(Exercise data Opens)
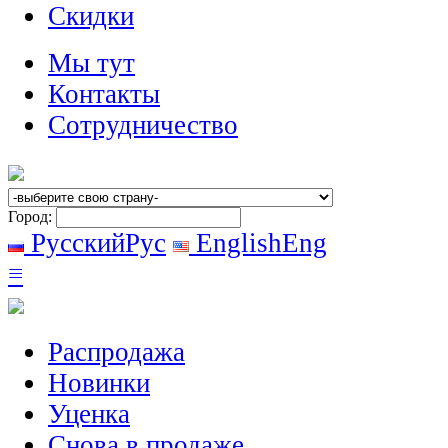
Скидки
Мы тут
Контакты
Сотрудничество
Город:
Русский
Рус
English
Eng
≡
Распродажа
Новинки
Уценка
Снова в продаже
(Exercise data Closes)
(Exercise data Opens)
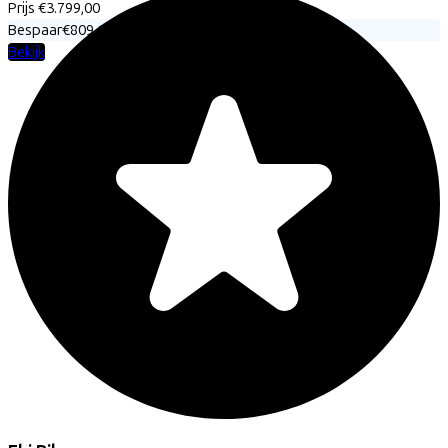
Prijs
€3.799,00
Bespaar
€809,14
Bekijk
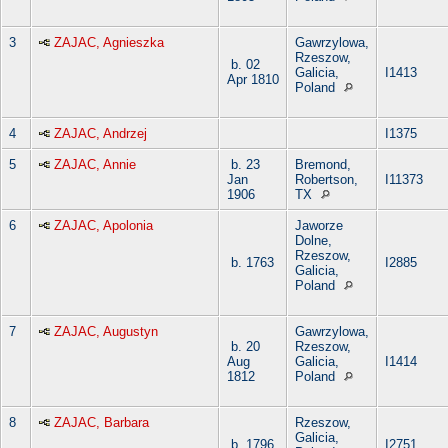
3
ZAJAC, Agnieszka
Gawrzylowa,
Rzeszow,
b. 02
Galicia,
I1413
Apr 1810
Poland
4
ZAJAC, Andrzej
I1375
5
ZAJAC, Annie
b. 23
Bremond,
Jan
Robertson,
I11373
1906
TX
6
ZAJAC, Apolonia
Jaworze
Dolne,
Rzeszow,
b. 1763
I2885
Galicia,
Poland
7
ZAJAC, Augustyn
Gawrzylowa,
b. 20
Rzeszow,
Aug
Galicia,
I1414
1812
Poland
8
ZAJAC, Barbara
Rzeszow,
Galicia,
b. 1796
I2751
(Exercise data Closes)
_Task:_ Scan the entries above for the line containing "Сотрудничество", and copy it and all lines after it exactly, down to and including the line containing "Снова в продаже".

_Written reply:_
Сотрудничество
Город:
Русский
Рус
English
Eng
≡
Распродажа
Новинки
Уценка
Снова в продаже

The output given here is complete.